MV/DC Monsieur Paul Malnoë Aux bons soins de l'INRS 30 rue Olivier Noyer 75680 PARIS CEDEX 14

Monsieur,

Le Comité Permanent Amiante me charge de vous faire part de l'émotion causée par votre déclaration du 22 mai dernier à l'INRS et qui est venue à sa connaissance.

Bien que l'existence même du Comité suppose la plus totale liberté d'expression, certaines affirmations contenues dans votre déclaration ont profondément choqué les membres participant à sa dernière réunion plénière le 27 mai dernier.

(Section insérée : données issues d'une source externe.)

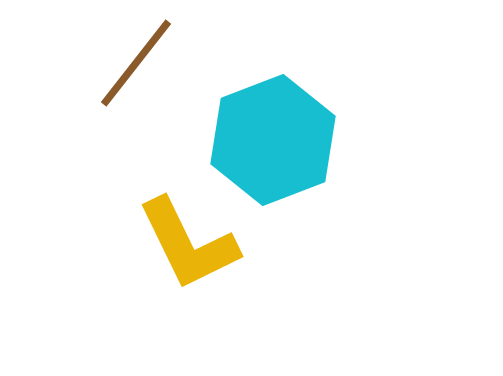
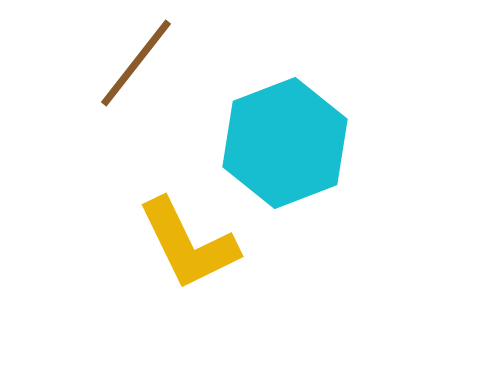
cyan hexagon: moved 12 px right, 3 px down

L'estimation globale faite par le Comité le pousse à la conclusion que seul un manque d'information sur son origine, ses buts, son activité et ses résultats ont pu vous conduire à porter un jugement que l'ensemble du Comité s'accorde à trouver inéquitable.

Connaissant l'attachement de votre Centrale au dialogue, le Comité souhaite vivement que vous acceptiez une rencontre au cours de laquelle il sera possible de vous apporter tous les éléments de jugement nécessaires. Dans ce but, je me tiens à votre disposition (45 62 20 03) pour trouver une date d'agrément commune.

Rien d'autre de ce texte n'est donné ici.